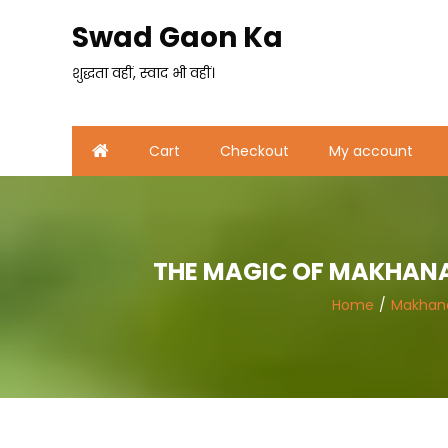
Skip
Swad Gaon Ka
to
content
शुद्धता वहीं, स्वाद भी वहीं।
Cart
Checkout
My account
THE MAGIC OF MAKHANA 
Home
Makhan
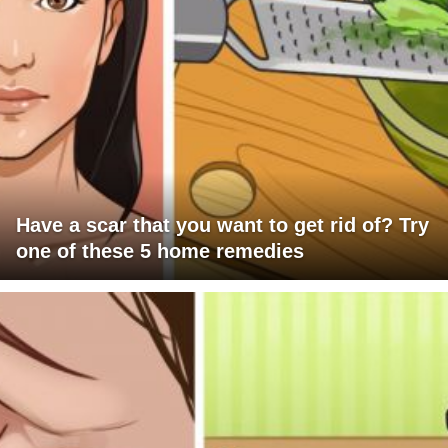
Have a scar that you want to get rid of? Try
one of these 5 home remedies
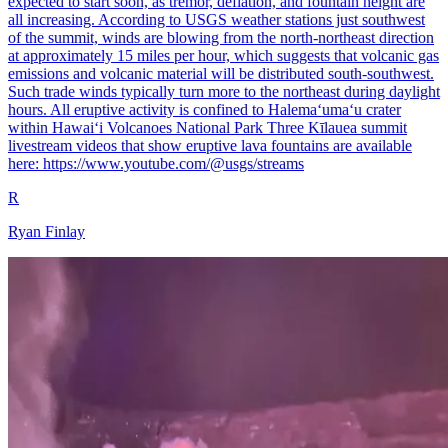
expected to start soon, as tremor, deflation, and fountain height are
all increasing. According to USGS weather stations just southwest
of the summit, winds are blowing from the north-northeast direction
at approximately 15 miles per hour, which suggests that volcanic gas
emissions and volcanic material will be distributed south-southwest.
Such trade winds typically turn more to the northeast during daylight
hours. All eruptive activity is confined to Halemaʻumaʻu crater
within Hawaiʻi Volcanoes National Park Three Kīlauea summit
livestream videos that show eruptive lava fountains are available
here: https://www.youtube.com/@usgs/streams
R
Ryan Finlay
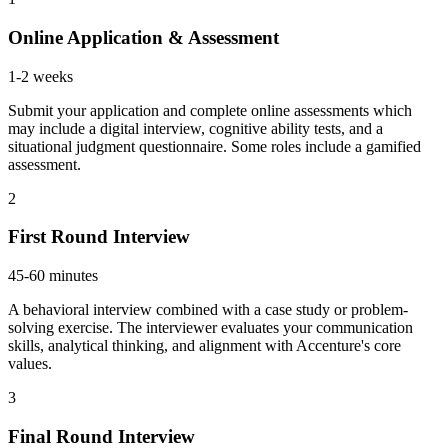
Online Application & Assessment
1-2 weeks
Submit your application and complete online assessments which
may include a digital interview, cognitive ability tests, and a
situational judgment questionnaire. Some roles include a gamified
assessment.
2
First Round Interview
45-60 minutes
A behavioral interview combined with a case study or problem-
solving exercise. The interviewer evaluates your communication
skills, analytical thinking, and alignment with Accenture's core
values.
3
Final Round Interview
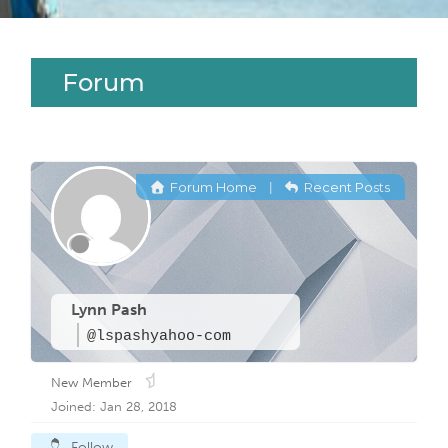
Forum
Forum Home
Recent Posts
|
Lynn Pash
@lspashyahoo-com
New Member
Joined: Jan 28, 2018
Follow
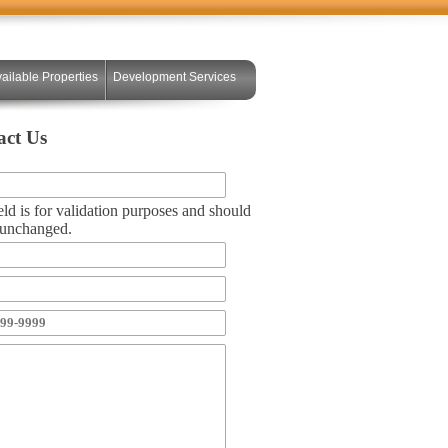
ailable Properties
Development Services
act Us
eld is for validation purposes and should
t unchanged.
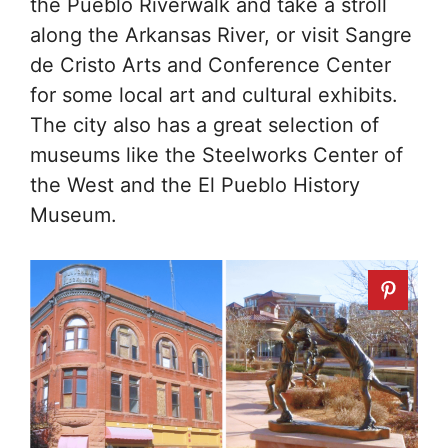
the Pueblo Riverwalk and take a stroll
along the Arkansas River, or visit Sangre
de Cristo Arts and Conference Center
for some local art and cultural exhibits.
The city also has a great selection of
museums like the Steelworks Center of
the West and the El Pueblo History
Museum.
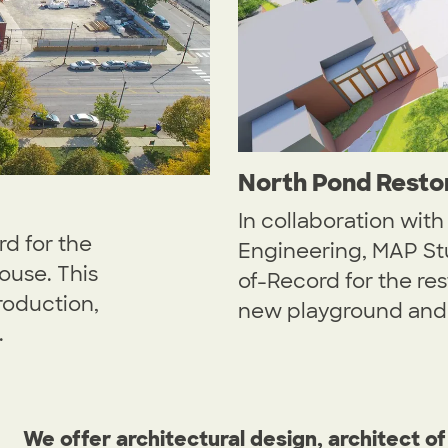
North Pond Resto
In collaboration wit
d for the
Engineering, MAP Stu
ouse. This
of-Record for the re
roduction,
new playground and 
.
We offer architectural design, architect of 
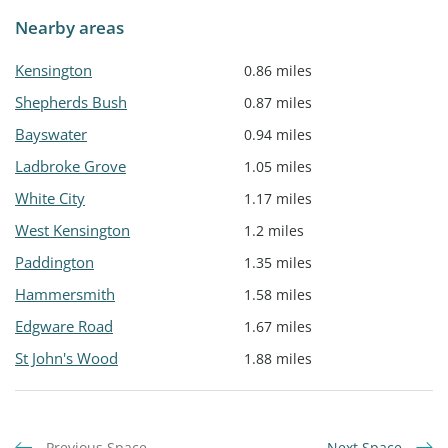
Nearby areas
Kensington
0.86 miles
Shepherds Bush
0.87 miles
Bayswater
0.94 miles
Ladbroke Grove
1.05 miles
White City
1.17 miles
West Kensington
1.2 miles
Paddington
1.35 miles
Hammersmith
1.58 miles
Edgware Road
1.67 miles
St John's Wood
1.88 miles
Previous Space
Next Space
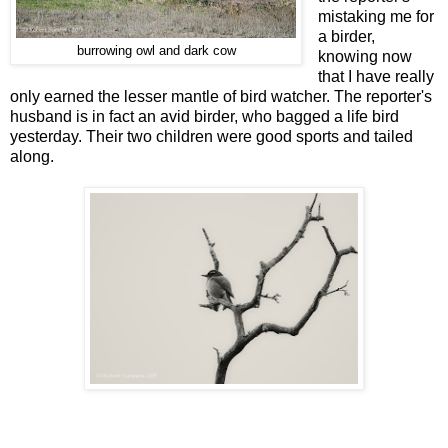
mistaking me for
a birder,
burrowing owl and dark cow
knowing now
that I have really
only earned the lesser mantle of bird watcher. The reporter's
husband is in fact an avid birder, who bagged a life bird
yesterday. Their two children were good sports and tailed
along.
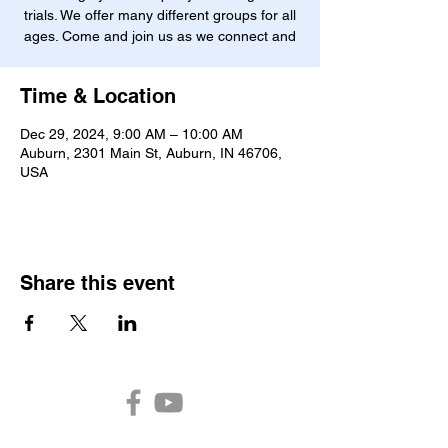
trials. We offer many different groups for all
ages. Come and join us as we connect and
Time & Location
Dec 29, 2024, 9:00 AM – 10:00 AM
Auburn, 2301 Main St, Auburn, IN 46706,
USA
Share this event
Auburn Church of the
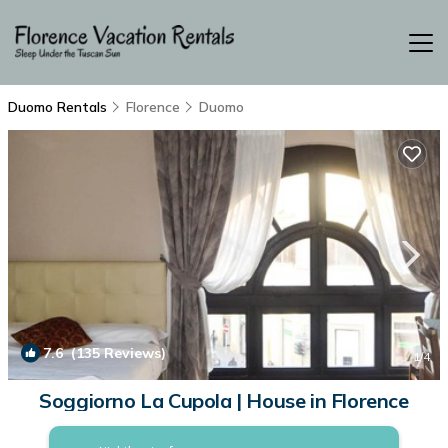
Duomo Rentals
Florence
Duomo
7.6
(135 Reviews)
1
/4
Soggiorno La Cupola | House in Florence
..............................
Each line that contains the string "volcanic" should be copied from the data above.

at approximately 15 miles per hour, which suggests that volcanic gas
emissions and volcanic material will be distributed south-southwest.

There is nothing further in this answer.